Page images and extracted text
*** Begin section ***

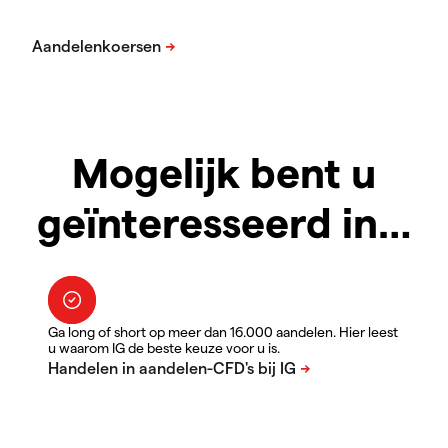
Mogelijk bent u
geïnteresseerd in…
Ga long of short op meer dan 16.000 aandelen. Hier leest
u waarom IG de beste keuze voor u is.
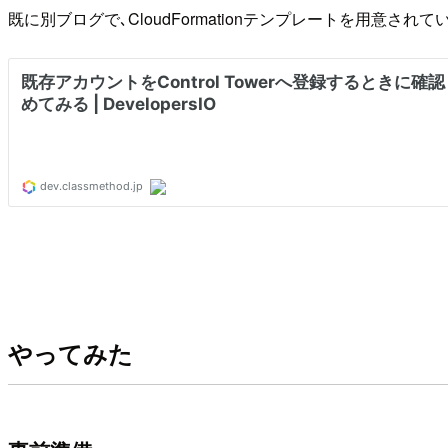
既に別ブログで､CloudFormationテンプレートを用意され
やってみた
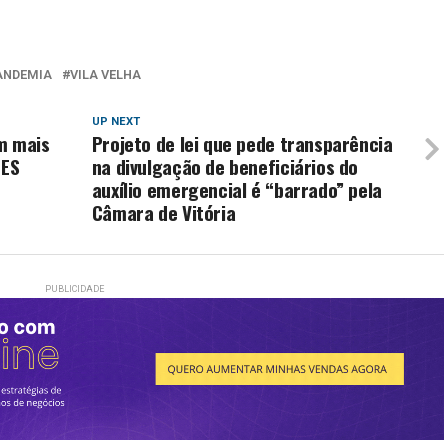
ANDEMIA
VILA VELHA
UP NEXT
m mais
Projeto de lei que pede transparência
 ES
na divulgação de beneficiários do
auxílio emergencial é “barrado” pela
Câmara de Vitória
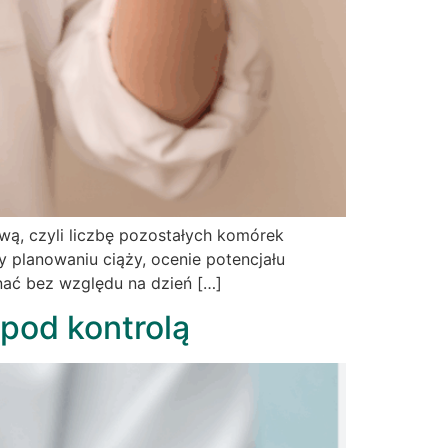
ą, czyli liczbę pozostałych komórek
 planowaniu ciąży, ocenie potencjału
nać bez względu na dzień […]
pod kontrolą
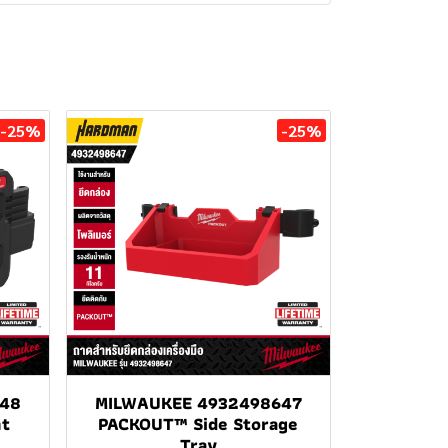
-25%
-25%
48
MILWAUKEE 4932498647
nt
PACKOUT™ Side Storage
Tray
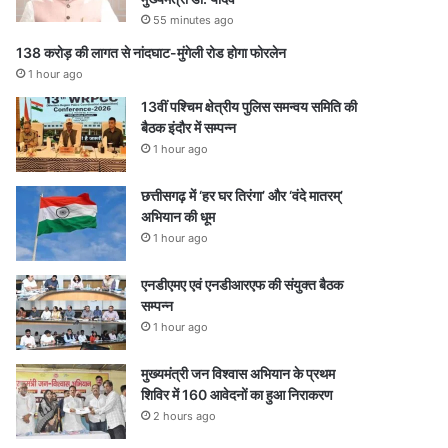
55 minutes ago
138 करोड़ की लागत से नांदघाट-मुंगेली रोड होगा फोरलेन
1 hour ago
13वीं पश्चिम क्षेत्रीय पुलिस समन्वय समिति की
बैठक इंदौर में सम्पन्न
1 hour ago
छत्तीसगढ़ में ‘हर घर तिरंगा’ और ‘वंदे मातरम्’
अभियान की धूम
1 hour ago
एनडीएमए एवं एनडीआरएफ की संयुक्त बैठक
सम्पन्न
1 hour ago
मुख्यमंत्री जन विश्वास अभियान के प्रथम
शिविर में 160 आवेदनों का हुआ निराकरण
2 hours ago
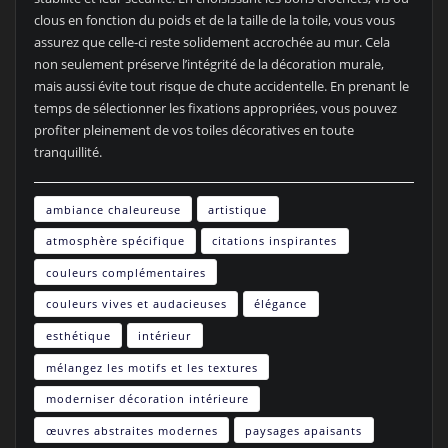
clous en fonction du poids et de la taille de la toile, vous vous
assurez que celle-ci reste solidement accrochée au mur. Cela
non seulement préserve l’intégrité de la décoration murale,
mais aussi évite tout risque de chute accidentelle. En prenant le
temps de sélectionner les fixations appropriées, vous pouvez
profiter pleinement de vos toiles décoratives en toute
tranquillité.
ambiance chaleureuse
artistique
atmosphère spécifique
citations inspirantes
couleurs complémentaires
couleurs vives et audacieuses
élégance
esthétique
intérieur
mélangez les motifs et les textures
moderniser décoration intérieure
œuvres abstraites modernes
paysages apaisants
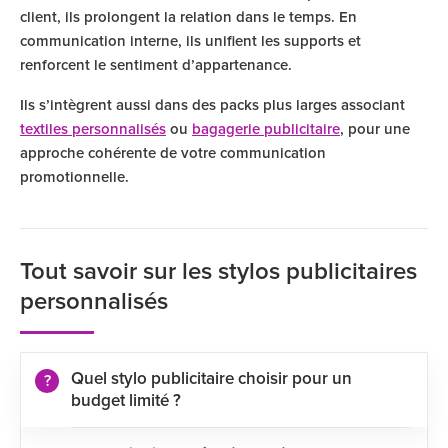
client, ils prolongent la relation dans le temps. En
communication interne, ils unifient les supports et
renforcent le sentiment d’appartenance.
Ils s’intègrent aussi dans des packs plus larges associant
textiles personnalisés
ou
bagagerie publicitaire
, pour une
approche cohérente de votre communication
promotionnelle.
Tout savoir sur les stylos publicitaires
personnalisés
Quel stylo publicitaire choisir pour un
budget limité ?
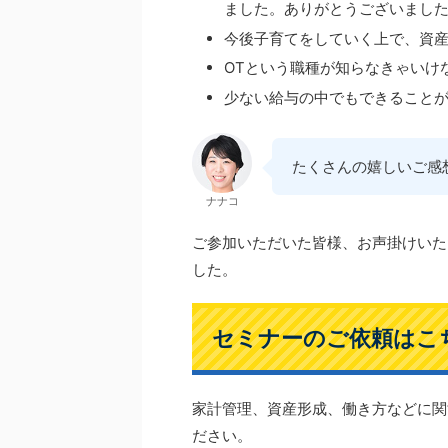
ました。ありがとうございまし
今後子育てをしていく上で、資
OTという職種が知らなきゃいけ
少ない給与の中でもできること
たくさんの嬉しいご感
ナナコ
ご参加いただいた皆様、お声掛けいた
した。
セミナーのご依頼はこ
家計管理、資産形成、働き方などに関
ださい。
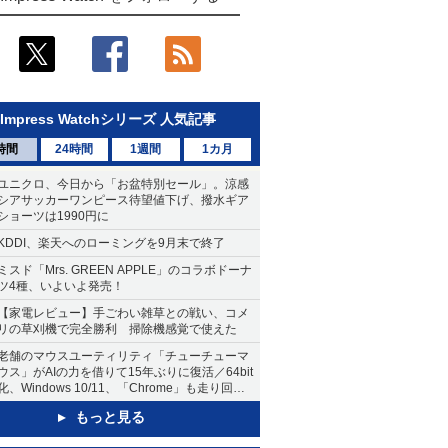
Impress Watchシリーズ 人気記事
時間
24時間
1週間
1カ月
ユニクロ、今日から「お盆特別セール」。涼感
シアサッカーワンピース待望値下げ、撥水ギア
ショーツは1990円に
KDDI、楽天へのローミングを9月末で終了
ミスド「Mrs. GREEN APPLE」のコラボドーナ
ツ4種、いよいよ発売！
【家電レビュー】手ごわい雑草との戦い、コメ
リの草刈機で完全勝利 掃除機感覚で使えた
老舗のマウスユーティリティ「チューチューマ
ウス」がAIの力を借りて15年ぶりに復活／64bit
化、Windows 10/11、「Chrome」も走り回
る。復活記念で2026年末まで500円
もっと見る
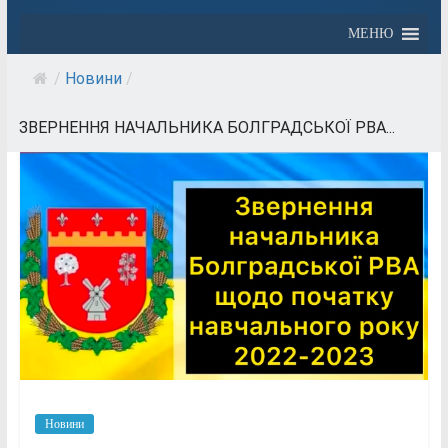
МЕНЮ
/
Новини
/
ЗВЕРНЕННЯ НАЧАЛЬНИКА БОЛГРАДСЬКОЇ РВА...
Новини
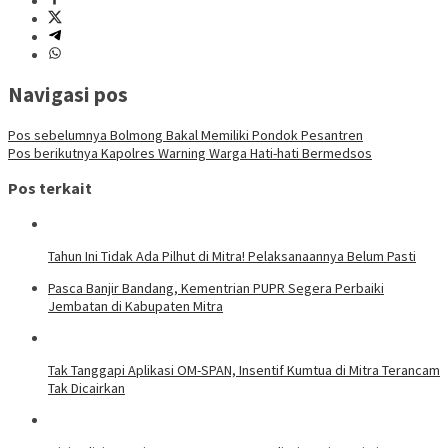
Navigasi pos
Pos sebelumnya
Bolmong Bakal Memiliki Pondok Pesantren
Pos berikutnya
Kapolres Warning Warga Hati-hati Bermedsos
Pos terkait
Tahun Ini Tidak Ada Pilhut di Mitra! Pelaksanaannya Belum Pasti
Pasca Banjir Bandang, Kementrian PUPR Segera Perbaiki
Jembatan di Kabupaten Mitra
Tak Tanggapi Aplikasi OM-SPAN, Insentif Kumtua di Mitra Terancam
Tak Dicairkan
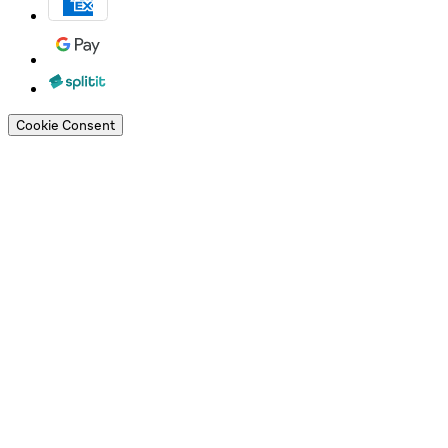
Cookie Consent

*** End section ***

**Work to be completed:**
Extract word for word every line from the line that contains "client, ils prolongent" to the final line of the data, both included, and nothing else; skip the pictures.

**Output below:**
client, ils prolongent la relation dans le temps. En
communication interne, ils unifient les supports et
renforcent le sentiment d’appartenance.
Ils s’intègrent aussi dans des packs plus larges associant
textiles personnalisés
ou
bagagerie publicitaire
, pour une
approche cohérente de votre communication
promotionnelle.
Tout savoir sur les stylos publicitaires
personnalisés
Quel stylo publicitaire choisir pour un
budget limité ?
ました。ありがとうございまし
今後子育てをしていく上で、資
OTという職種が知らなきゃいけ
少ない給与の中でもできること
たくさんの嬉しいご感
ナナコ
ご参加いただいた皆様、お声掛けいた
した。
セミナーのご依頼はこ
家計管理、資産形成、働き方などに関
ださい。
Impress Watchシリーズ 人気記事
時間
24時間
1週間
1カ月
ユニクロ、今日から「お盆特別セール」。涼感
シアサッカーワンピース待望値下げ、撥水ギア
ショーツは1990円に
KDDI、楽天へのローミングを9月末で終了
ミスド「Mrs. GREEN APPLE」のコラボドーナ
ツ4種、いよいよ発売！
【家電レビュー】手ごわい雑草との戦い、コメ
リの草刈機で完全勝利 掃除機感覚で使えた
老舗のマウスユーティリティ「チューチューマ
ウス」がAIの力を借りて15年ぶりに復活／64bit
化、Windows 10/11、「Chrome」も走り回
る。復活記念で2026年末まで500円
もっと見る
МЕНЮ
/
Новини
/
ЗВЕРНЕННЯ НАЧАЛЬНИКА БОЛГРАДСЬКОЇ РВА...
Новини
Navigasi pos
Pos sebelumnya
Bolmong Bakal Memiliki Pondok Pesantren
Pos berikutnya
Kapolres Warning Warga Hati-hati Bermedsos
Pos terkait
Tahun Ini Tidak Ada Pilhut di Mitra! Pelaksanaannya Belum Pasti
Pasca Banjir Bandang, Kementrian PUPR Segera Perbaiki
Jembatan di Kabupaten Mitra
Tak Tanggapi Aplikasi OM-SPAN, Insentif Kumtua di Mitra Terancam
Tak Dicairkan
Cookie Consent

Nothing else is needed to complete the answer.